Drivers who see an injured or scared animal on the side of the road may feel sorry for it and be inclined to stop and render aid.
But that’s a bad idea, the Minnesota State Patrol said. On Thursday, the patrol released a video on social media showing just how hazardous that can be.
On top of that, it’s against the law.
“You can be cited for that,” said Scott Wasserman, a spokesman for the Department of Public Safety.
Motorists can also be ticketed for stopping or parking on a freeway shoulder or exit ramp when it’s not an emergency, said Lt. Gordon Shank.
So the driver who decided to cross to rescue an injured or frightened goose near the center concrete median on Interstate 394 broke the law twice. In this case, he was not cited for either offense, but endangered several passersby in the process.
“This was hard to watch,” Shank said in an interview. “We don’t know what his action plan was. It caused a lot of chaos for nothing.”
The Minnesota Department of Transportation video from Aug. 2 shows the man attempting to stop traffic on eastbound I-394 at Carlson Parkway in Minnetonka. As he makes his way across, drivers slam on their brakes and nearly hit the man and each other.
“Animals are cute and we understand the desire to want to help them off the highway or interstate,” the patrol said in its Facebook post. “But this video is a perfect example of why doing that is a bad idea.”
Harland Hiemstra, a spokesman for the Minnesota Department of Natural Resources, agreed and urged motorists to use common sense and not put themselves or others in danger.
“Wow, that was definitely not a smart move on that person’s part,” Hiemstra wrote in an e-mail after watching the video. “While his intentions may have been noble, his actions put many people (and the goose!) at risk.”
Diana Regenscheid, a DNR wildlife manager in Shakopee, said motorists should not approach animals on the side of the road. Animals are wild will try to get away if you approach, she said.
“There is a real possibility you could chase the animal into traffic.” she said. If that happens, “motorists may try to stop or swerve,” causing even more havoc.

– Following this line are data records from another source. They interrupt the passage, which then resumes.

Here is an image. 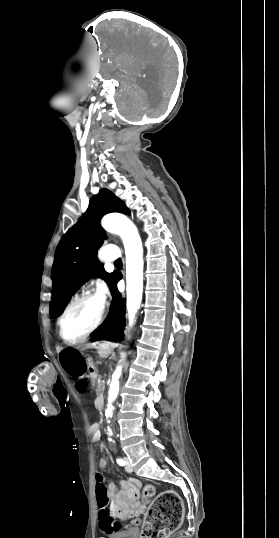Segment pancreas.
Instances as JSON below:
<instances>
[{
    "mask_svg": "<svg viewBox=\"0 0 279 538\" xmlns=\"http://www.w3.org/2000/svg\"><path fill=\"white\" fill-rule=\"evenodd\" d=\"M98 387H99L98 395L100 397L105 396V388L107 387V384H106V381L104 379H100L98 381Z\"/></svg>",
    "mask_w": 279,
    "mask_h": 538,
    "instance_id": "pancreas-1",
    "label": "pancreas"
}]
</instances>
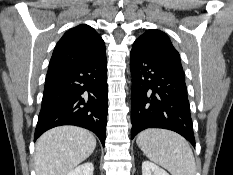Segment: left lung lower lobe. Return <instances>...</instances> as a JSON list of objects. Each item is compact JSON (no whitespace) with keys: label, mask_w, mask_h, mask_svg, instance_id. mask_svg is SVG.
Here are the masks:
<instances>
[{"label":"left lung lower lobe","mask_w":233,"mask_h":175,"mask_svg":"<svg viewBox=\"0 0 233 175\" xmlns=\"http://www.w3.org/2000/svg\"><path fill=\"white\" fill-rule=\"evenodd\" d=\"M130 69L131 138L147 128H163L179 133L195 147L184 71L136 44L130 52Z\"/></svg>","instance_id":"left-lung-lower-lobe-1"}]
</instances>
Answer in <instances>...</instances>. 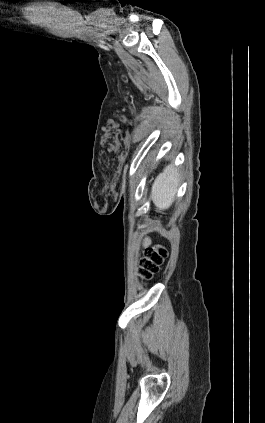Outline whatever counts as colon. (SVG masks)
Segmentation results:
<instances>
[{
	"instance_id": "1",
	"label": "colon",
	"mask_w": 265,
	"mask_h": 423,
	"mask_svg": "<svg viewBox=\"0 0 265 423\" xmlns=\"http://www.w3.org/2000/svg\"><path fill=\"white\" fill-rule=\"evenodd\" d=\"M168 257V250L163 245H155L146 250L145 256L140 260L138 275L143 280L151 279Z\"/></svg>"
}]
</instances>
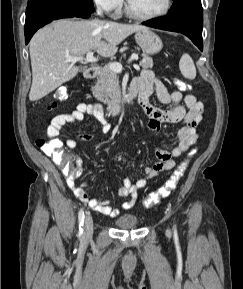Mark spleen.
<instances>
[{"mask_svg": "<svg viewBox=\"0 0 243 289\" xmlns=\"http://www.w3.org/2000/svg\"><path fill=\"white\" fill-rule=\"evenodd\" d=\"M179 68L182 75L187 79H195L196 77V67L189 54L185 53L182 55L179 61Z\"/></svg>", "mask_w": 243, "mask_h": 289, "instance_id": "1", "label": "spleen"}]
</instances>
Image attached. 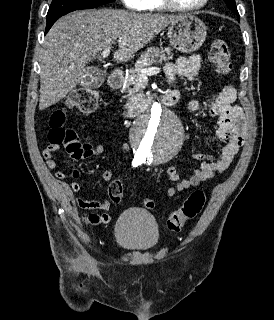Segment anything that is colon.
<instances>
[{"label": "colon", "mask_w": 274, "mask_h": 320, "mask_svg": "<svg viewBox=\"0 0 274 320\" xmlns=\"http://www.w3.org/2000/svg\"><path fill=\"white\" fill-rule=\"evenodd\" d=\"M231 52L225 41H215L209 50V61L221 73L226 74L231 67ZM99 94L95 89L76 88L69 92L65 105L53 111L48 120V143H58L74 156H82L89 148L87 137H79L76 131L66 127L69 109L79 113H90L95 110ZM123 182H107L109 193L115 194V199L121 201ZM119 193V194H118ZM206 202L203 190L195 189L190 196L174 210L167 219V228L171 232H179L186 221L196 218L202 211ZM149 208L155 207L154 201H147Z\"/></svg>", "instance_id": "obj_1"}]
</instances>
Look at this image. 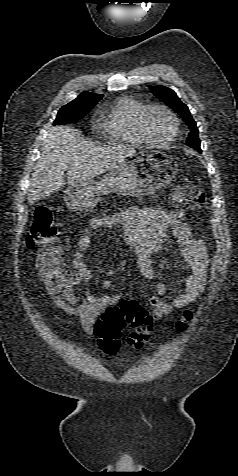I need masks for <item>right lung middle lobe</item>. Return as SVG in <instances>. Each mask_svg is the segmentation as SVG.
I'll use <instances>...</instances> for the list:
<instances>
[{"mask_svg":"<svg viewBox=\"0 0 238 476\" xmlns=\"http://www.w3.org/2000/svg\"><path fill=\"white\" fill-rule=\"evenodd\" d=\"M95 105H75L68 103L57 114L54 124H68L84 117Z\"/></svg>","mask_w":238,"mask_h":476,"instance_id":"dd1d6c3e","label":"right lung middle lobe"}]
</instances>
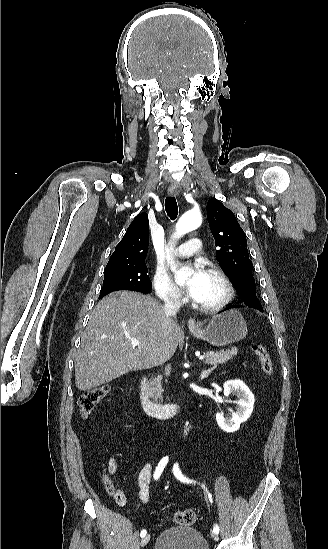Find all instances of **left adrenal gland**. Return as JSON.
Instances as JSON below:
<instances>
[{
  "label": "left adrenal gland",
  "mask_w": 328,
  "mask_h": 549,
  "mask_svg": "<svg viewBox=\"0 0 328 549\" xmlns=\"http://www.w3.org/2000/svg\"><path fill=\"white\" fill-rule=\"evenodd\" d=\"M212 369H208V371H203L204 377H208L209 373H211Z\"/></svg>",
  "instance_id": "left-adrenal-gland-1"
}]
</instances>
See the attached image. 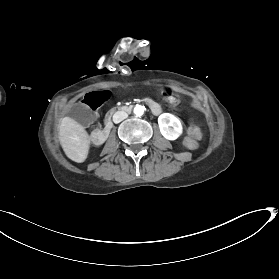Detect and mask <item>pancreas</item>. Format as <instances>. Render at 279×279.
<instances>
[{
  "label": "pancreas",
  "mask_w": 279,
  "mask_h": 279,
  "mask_svg": "<svg viewBox=\"0 0 279 279\" xmlns=\"http://www.w3.org/2000/svg\"><path fill=\"white\" fill-rule=\"evenodd\" d=\"M115 109H112L110 112L113 113Z\"/></svg>",
  "instance_id": "1"
}]
</instances>
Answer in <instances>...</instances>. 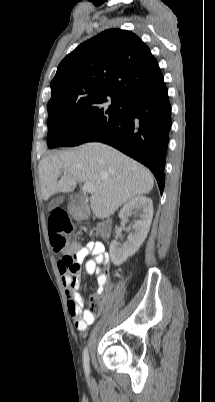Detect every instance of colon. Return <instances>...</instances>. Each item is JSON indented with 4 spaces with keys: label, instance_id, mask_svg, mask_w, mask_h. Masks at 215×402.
I'll list each match as a JSON object with an SVG mask.
<instances>
[{
    "label": "colon",
    "instance_id": "5ec220e1",
    "mask_svg": "<svg viewBox=\"0 0 215 402\" xmlns=\"http://www.w3.org/2000/svg\"><path fill=\"white\" fill-rule=\"evenodd\" d=\"M49 239L53 249L61 252L62 258L60 264L67 267L71 272L80 268L75 261L77 250H82V241L66 240L65 234L72 231V224L68 214L64 210H55L51 213L48 222ZM98 310V304L94 297L90 299L89 311L95 313Z\"/></svg>",
    "mask_w": 215,
    "mask_h": 402
}]
</instances>
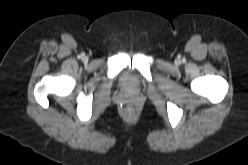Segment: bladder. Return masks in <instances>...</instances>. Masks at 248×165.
Returning <instances> with one entry per match:
<instances>
[{
	"label": "bladder",
	"mask_w": 248,
	"mask_h": 165,
	"mask_svg": "<svg viewBox=\"0 0 248 165\" xmlns=\"http://www.w3.org/2000/svg\"><path fill=\"white\" fill-rule=\"evenodd\" d=\"M122 86L129 93H136L140 90V84L135 75L126 73L122 77Z\"/></svg>",
	"instance_id": "obj_1"
}]
</instances>
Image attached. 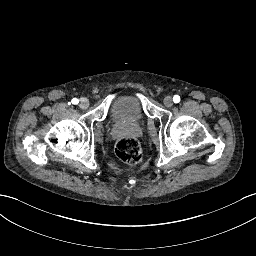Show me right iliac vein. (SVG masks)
Listing matches in <instances>:
<instances>
[{
    "label": "right iliac vein",
    "mask_w": 256,
    "mask_h": 256,
    "mask_svg": "<svg viewBox=\"0 0 256 256\" xmlns=\"http://www.w3.org/2000/svg\"><path fill=\"white\" fill-rule=\"evenodd\" d=\"M89 107V100L87 98L80 99V108L85 110Z\"/></svg>",
    "instance_id": "right-iliac-vein-1"
}]
</instances>
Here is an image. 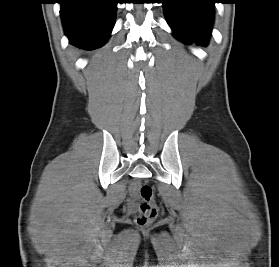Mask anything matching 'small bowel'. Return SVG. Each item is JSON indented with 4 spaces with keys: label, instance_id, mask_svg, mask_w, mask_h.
Instances as JSON below:
<instances>
[{
    "label": "small bowel",
    "instance_id": "obj_1",
    "mask_svg": "<svg viewBox=\"0 0 279 267\" xmlns=\"http://www.w3.org/2000/svg\"><path fill=\"white\" fill-rule=\"evenodd\" d=\"M135 186H133V188H132V193H133V195L135 194Z\"/></svg>",
    "mask_w": 279,
    "mask_h": 267
}]
</instances>
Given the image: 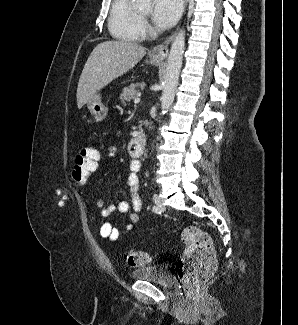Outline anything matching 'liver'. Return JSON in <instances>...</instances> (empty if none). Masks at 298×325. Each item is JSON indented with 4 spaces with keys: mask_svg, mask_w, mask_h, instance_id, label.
Wrapping results in <instances>:
<instances>
[{
    "mask_svg": "<svg viewBox=\"0 0 298 325\" xmlns=\"http://www.w3.org/2000/svg\"><path fill=\"white\" fill-rule=\"evenodd\" d=\"M146 50L148 48L138 42L125 40H104L94 46L79 76L76 90L78 108H83L95 92L136 66Z\"/></svg>",
    "mask_w": 298,
    "mask_h": 325,
    "instance_id": "6515ba94",
    "label": "liver"
}]
</instances>
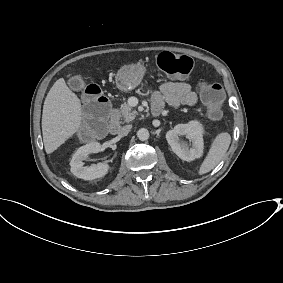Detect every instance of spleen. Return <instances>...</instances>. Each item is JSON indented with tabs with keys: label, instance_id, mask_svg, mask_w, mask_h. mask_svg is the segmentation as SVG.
<instances>
[{
	"label": "spleen",
	"instance_id": "spleen-1",
	"mask_svg": "<svg viewBox=\"0 0 283 283\" xmlns=\"http://www.w3.org/2000/svg\"><path fill=\"white\" fill-rule=\"evenodd\" d=\"M231 143V136L228 132H221L213 140L209 152L200 165L199 175H204L213 170L227 153Z\"/></svg>",
	"mask_w": 283,
	"mask_h": 283
}]
</instances>
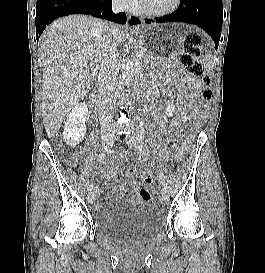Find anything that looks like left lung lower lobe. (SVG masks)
<instances>
[{"mask_svg":"<svg viewBox=\"0 0 265 273\" xmlns=\"http://www.w3.org/2000/svg\"><path fill=\"white\" fill-rule=\"evenodd\" d=\"M156 23L185 22L204 29L218 48L223 22L222 0H181L179 9L173 14L154 20ZM151 23V20H145Z\"/></svg>","mask_w":265,"mask_h":273,"instance_id":"1","label":"left lung lower lobe"}]
</instances>
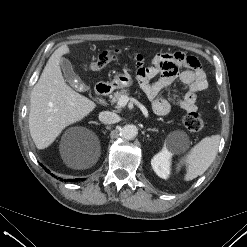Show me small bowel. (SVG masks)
Returning <instances> with one entry per match:
<instances>
[{
  "label": "small bowel",
  "instance_id": "obj_1",
  "mask_svg": "<svg viewBox=\"0 0 247 247\" xmlns=\"http://www.w3.org/2000/svg\"><path fill=\"white\" fill-rule=\"evenodd\" d=\"M134 59L139 84L157 115L165 116L170 112V102L160 94L176 80L188 87L186 94L174 97L176 104L185 111L196 110L197 94L207 88L205 73L196 57L182 52L159 53L147 67L143 66L141 56ZM159 73L160 77L154 80Z\"/></svg>",
  "mask_w": 247,
  "mask_h": 247
}]
</instances>
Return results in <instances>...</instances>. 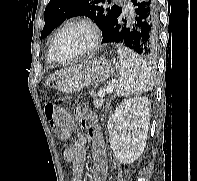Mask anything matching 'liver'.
Instances as JSON below:
<instances>
[{
  "instance_id": "obj_1",
  "label": "liver",
  "mask_w": 197,
  "mask_h": 181,
  "mask_svg": "<svg viewBox=\"0 0 197 181\" xmlns=\"http://www.w3.org/2000/svg\"><path fill=\"white\" fill-rule=\"evenodd\" d=\"M83 65H78L77 67H72V68H67V69H62L59 71H56L55 73H53L50 78L46 81V85H49L51 82H54L56 80H59L60 78H62L63 76L74 72L76 70H78L79 68H81Z\"/></svg>"
}]
</instances>
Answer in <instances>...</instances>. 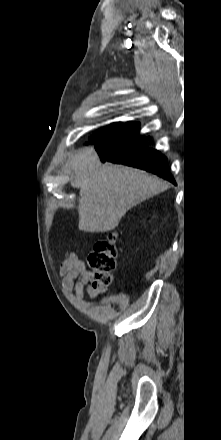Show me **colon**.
I'll return each mask as SVG.
<instances>
[{"instance_id": "1", "label": "colon", "mask_w": 221, "mask_h": 440, "mask_svg": "<svg viewBox=\"0 0 221 440\" xmlns=\"http://www.w3.org/2000/svg\"><path fill=\"white\" fill-rule=\"evenodd\" d=\"M116 240V234H110L107 239L96 242L88 255V264L94 277L103 286L111 284L112 272L116 268L118 257Z\"/></svg>"}]
</instances>
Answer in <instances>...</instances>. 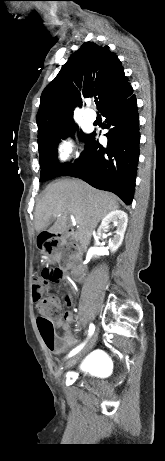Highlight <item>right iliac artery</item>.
<instances>
[{
    "instance_id": "right-iliac-artery-1",
    "label": "right iliac artery",
    "mask_w": 165,
    "mask_h": 461,
    "mask_svg": "<svg viewBox=\"0 0 165 461\" xmlns=\"http://www.w3.org/2000/svg\"><path fill=\"white\" fill-rule=\"evenodd\" d=\"M94 330H95V327H94L93 324H91L90 327H89V335H92L93 332H94ZM82 347H83V345H81V346L77 347L76 349H74V350L69 354V357H71V356L75 355L77 352H79V351L81 350Z\"/></svg>"
}]
</instances>
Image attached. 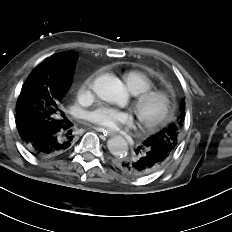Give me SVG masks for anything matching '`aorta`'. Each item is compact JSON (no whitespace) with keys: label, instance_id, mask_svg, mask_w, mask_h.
Wrapping results in <instances>:
<instances>
[{"label":"aorta","instance_id":"1","mask_svg":"<svg viewBox=\"0 0 232 232\" xmlns=\"http://www.w3.org/2000/svg\"><path fill=\"white\" fill-rule=\"evenodd\" d=\"M94 91L97 96L111 104L125 105L128 93L122 82L114 75L105 74L94 81ZM107 147L111 154L123 157L128 153V144L122 136H115L107 141Z\"/></svg>","mask_w":232,"mask_h":232}]
</instances>
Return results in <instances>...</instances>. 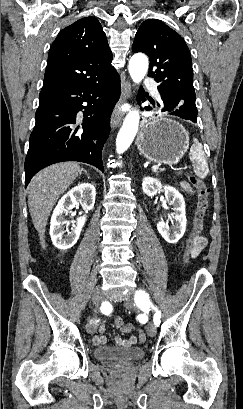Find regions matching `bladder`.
Listing matches in <instances>:
<instances>
[{"mask_svg": "<svg viewBox=\"0 0 243 409\" xmlns=\"http://www.w3.org/2000/svg\"><path fill=\"white\" fill-rule=\"evenodd\" d=\"M144 354V350L140 347L115 348L101 346L94 350V357L99 361L133 362L142 359Z\"/></svg>", "mask_w": 243, "mask_h": 409, "instance_id": "31cf9c89", "label": "bladder"}]
</instances>
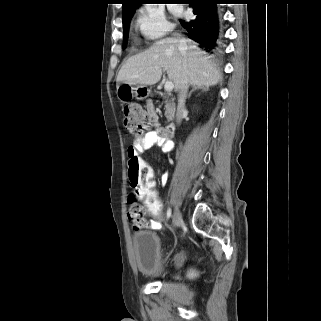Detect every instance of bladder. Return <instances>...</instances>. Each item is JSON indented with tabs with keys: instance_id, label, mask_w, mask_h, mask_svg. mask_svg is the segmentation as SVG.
Here are the masks:
<instances>
[{
	"instance_id": "bladder-1",
	"label": "bladder",
	"mask_w": 321,
	"mask_h": 321,
	"mask_svg": "<svg viewBox=\"0 0 321 321\" xmlns=\"http://www.w3.org/2000/svg\"><path fill=\"white\" fill-rule=\"evenodd\" d=\"M132 250L138 270L149 277L163 274L161 240L153 231H138L131 236Z\"/></svg>"
}]
</instances>
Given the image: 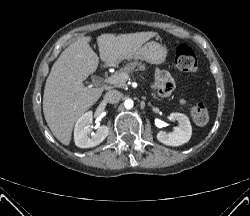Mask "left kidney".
<instances>
[{"instance_id": "obj_1", "label": "left kidney", "mask_w": 250, "mask_h": 216, "mask_svg": "<svg viewBox=\"0 0 250 216\" xmlns=\"http://www.w3.org/2000/svg\"><path fill=\"white\" fill-rule=\"evenodd\" d=\"M169 119L176 120L178 126L174 127L170 133L160 131L157 134L158 141L168 146H180L187 143L192 135V127L188 117L182 113H171Z\"/></svg>"}]
</instances>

Injured wildlife have a fight or flight instinct and pose a threat to an untrained rescuer. The animal may lash out and bite, peck or scratch, and that can also lead to injuries.
“It’s nice to be empathic to wildlife, but the best thing to do is call law enforcement,” Regenscheid said.
In this case, all ended well with no reports of any injuries to the man or the goose, Wasserman said.